TCM Day-2 Operations and Performance
|
Preview | Unofficial | For review only |
This page covers what changes in day-to-day operations once TCM is active. For upgrade instructions, see Upgrade Procedure. For troubleshooting, see TCM Troubleshooting.
The New Shape of Topology Operations
Under gossip, topology changes were asynchronous and eventually consistent. Under TCM, every topology operation follows a coordinated, multi-step sequence committed through the distributed metadata log. Each step produces an epoch. Each epoch must be acknowledged by affected nodes before the next step proceeds. The operation is visible in the log, trackable through its steps, and resumable if interrupted.
The universal structure for all topology operations:
PREPARE ──► START ──► MID ──► FINISH (validate) (announce) (stream) (complete)
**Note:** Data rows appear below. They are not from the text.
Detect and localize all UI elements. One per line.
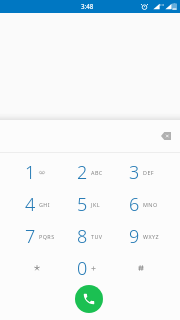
staticText: 5: [77, 192, 88, 217]
staticText: MNO: [143, 201, 158, 208]
button[interactable]: 8: [62, 220, 114, 252]
button[interactable]: 9: [114, 220, 166, 252]
button[interactable]: 6: [114, 188, 166, 220]
staticText: TUV: [91, 233, 103, 240]
staticText: 9: [129, 224, 140, 249]
staticText: DEF: [143, 169, 155, 176]
button[interactable]: 0: [62, 252, 114, 284]
button[interactable]: Call: [75, 285, 103, 313]
staticText: 2: [77, 160, 88, 185]
staticText: 1: [25, 160, 36, 185]
staticText: 6: [129, 192, 140, 217]
button[interactable]: 1: [10, 156, 62, 188]
staticText: PQRS: [39, 233, 55, 240]
staticText: GHI: [39, 201, 51, 208]
staticText: ABC: [91, 169, 103, 176]
staticText: WXYZ: [143, 233, 160, 240]
staticText: 0: [77, 256, 88, 281]
staticText: 7: [25, 224, 36, 249]
staticText: 3:48: [81, 2, 94, 10]
staticText: 8: [77, 224, 88, 249]
button[interactable]: [114, 252, 166, 284]
button[interactable]: Backspace: [156, 126, 176, 146]
staticText: 4: [25, 192, 36, 217]
button[interactable]: [10, 252, 62, 284]
staticText: 3: [129, 160, 140, 185]
button[interactable]: 7: [10, 220, 62, 252]
button[interactable]: 4: [10, 188, 62, 220]
button[interactable]: 3: [114, 156, 166, 188]
button[interactable]: 2: [62, 156, 114, 188]
button[interactable]: 5: [62, 188, 114, 220]
staticText: JKL: [91, 201, 100, 208]
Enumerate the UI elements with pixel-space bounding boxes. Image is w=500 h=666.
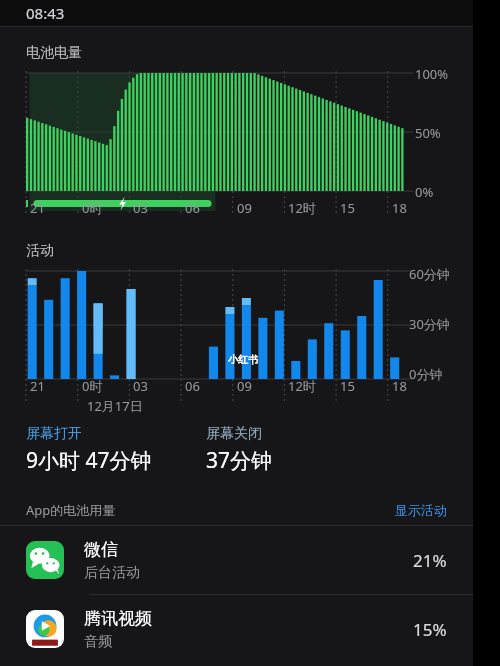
staticText: 屏幕关闭 [206,425,262,443]
staticText: 06 [185,377,200,395]
button[interactable]: 微信 [0,526,473,594]
staticText: 0分钟 [409,365,443,383]
staticText: 15% [413,618,447,641]
staticText: App的电池用量 [26,501,116,519]
staticText: 100% [415,65,449,83]
staticText: 12时 [288,199,316,217]
button[interactable]: 显示活动 [395,502,447,518]
staticText: 9小时 47分钟 [26,446,152,475]
staticText: 活动 [26,242,54,260]
staticText: 50% [415,124,441,142]
staticText: 30分钟 [409,315,450,333]
staticText: 电池电量 [26,44,82,62]
staticText: 03 [133,377,148,395]
staticText: 后台活动 [84,564,140,582]
staticText: 21 [30,199,45,217]
staticText: 18 [392,199,407,217]
staticText: 18 [392,377,407,395]
staticText: 21% [413,549,447,572]
staticText: 0时 [82,377,103,395]
staticText: 06 [185,199,200,217]
button[interactable]: 腾讯视频 [0,595,473,663]
staticText: 60分钟 [409,265,450,283]
staticText: 15 [340,377,355,395]
staticText: 小红书 [228,353,258,366]
staticText: 21 [30,377,45,395]
staticText: 屏幕打开 [26,425,82,443]
staticText: 音频 [84,633,112,651]
staticText: 09 [237,199,252,217]
staticText: 15 [340,199,355,217]
staticText: 腾讯视频 [84,608,152,629]
staticText: 显示活动 [395,502,447,518]
staticText: 12时 [288,377,316,395]
staticText: 09 [237,377,252,395]
staticText: 0时 [82,199,103,217]
staticText: 0% [415,183,434,201]
staticText: 微信 [84,539,118,560]
staticText: 37分钟 [206,446,273,475]
staticText: 03 [133,199,148,217]
staticText: 12月17日 [87,397,143,415]
staticText: 08:43 [26,3,65,23]
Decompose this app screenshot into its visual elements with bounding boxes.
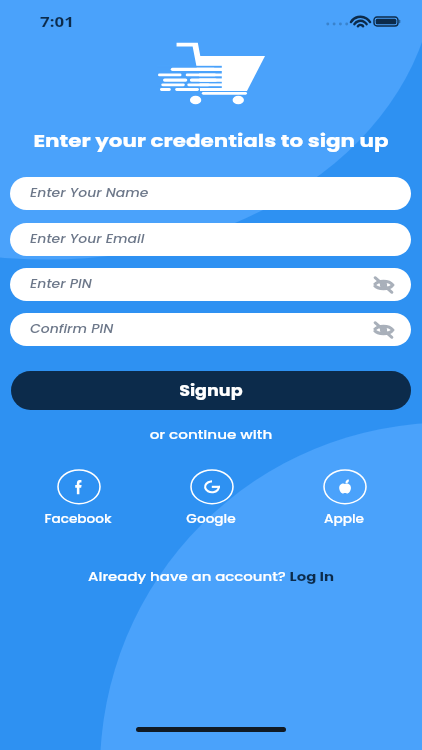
staticText: or continue with [0,426,422,452]
button[interactable]: Confirm PIN [10,313,411,346]
staticText: Enter your credentials to sign up [0,128,422,158]
staticText: 7:01 [40,11,74,31]
staticText: Google [140,511,282,537]
staticText: Already have an account? Log In [0,568,422,594]
staticText: Apple [273,511,415,537]
button[interactable]: Enter Your Name [10,177,411,210]
staticText: Enter Your Name [30,185,149,202]
button[interactable]: Enter Your Email [10,223,411,256]
staticText: Confirm PIN [30,321,114,338]
button[interactable]: Signup [11,371,411,410]
staticText: Signup [179,380,243,401]
staticText: Enter PIN [30,276,92,293]
staticText: Enter Your Email [30,231,146,248]
other: Toggle PIN visibility [373,323,394,337]
other: Toggle PIN visibility [373,278,394,292]
button[interactable]: Enter PIN [10,268,411,301]
button[interactable]: Continue with Facebook [49,465,109,509]
button[interactable]: Continue with Apple [315,465,375,509]
button[interactable]: Already have an account? Log In [0,568,422,594]
button[interactable]: Continue with Google [182,465,242,509]
staticText: Facebook [7,511,149,537]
This structure applies to bootstrap, decommission, move, replace, and CMS reconfiguration. Once you understand it for one operation, you understand it for all of them.
Source: src/java/org/apache/cassandra/tcm/sequences/
Bootstrap Under TCM
Three Steps
START_JOIN.
The joining node commits a StartJoin transformation to the metadata log.
This produces a new epoch.
The node is added to the write replica set for its token ranges.
A progress barrier fires and the system sends TCM_CURRENT_EPOCH_REQ messages to all nodes
that own affected ranges.
Only after a quorum in each datacenter acknowledges the new epoch does the operation proceed.
MID_JOIN.
The joining node computes a MovementMap — a precise specification of which ranges to stream
from which source nodes.
The map is derived from the placement deltas between the old and new topology, not from gossip state.
After streaming completes, the MidJoin transformation is committed.
The node transitions from write-only to read-write in the placement information.
FINISH_JOIN. The final transformation removes the original owners' read replicas for the ranges the joining node now owns. The joining node is now a full cluster member.
Source: src/java/org/apache/cassandra/tcm/sequences/BootstrapAndJoin.java
What Operators Notice
Speed of convergence. Under gossip, a bootstrap could take 30 seconds or more before all nodes knew it was happening. Under TCM, the START_JOIN epoch propagates to all nodes within milliseconds. There is no ring-settle period.
Visibility. Each step produces log entries:
INFO - Starting to bootstrap... INFO - fetching new ranges and streaming old ranges INFO - Accord metadata is ready, continuing with bootstrap INFO - Bootstrap completed for tokens [...]
Resumability. If the bootstrap fails mid-stream:
$ nodetool bootstrap resume
Or abort it:
$ nodetool bootstrap abort
Under gossip, a failed bootstrap often required manual cleanup. Under TCM, the state machine tracks where the operation stopped and recovery is a single command.
Decommission Under TCM
Three Steps
START_LEAVE.
The leaving node commits a StartLeave transformation.
The node’s state is marked LEAVING in the cluster metadata.
Optionally, a severity penalty is applied to the endpoint snitch,
causing coordinators to prefer other replicas for reads.
MID_LEAVE.
The leaving node streams its data to the nodes that will take over its ranges.
The streaming targets are computed from placement deltas.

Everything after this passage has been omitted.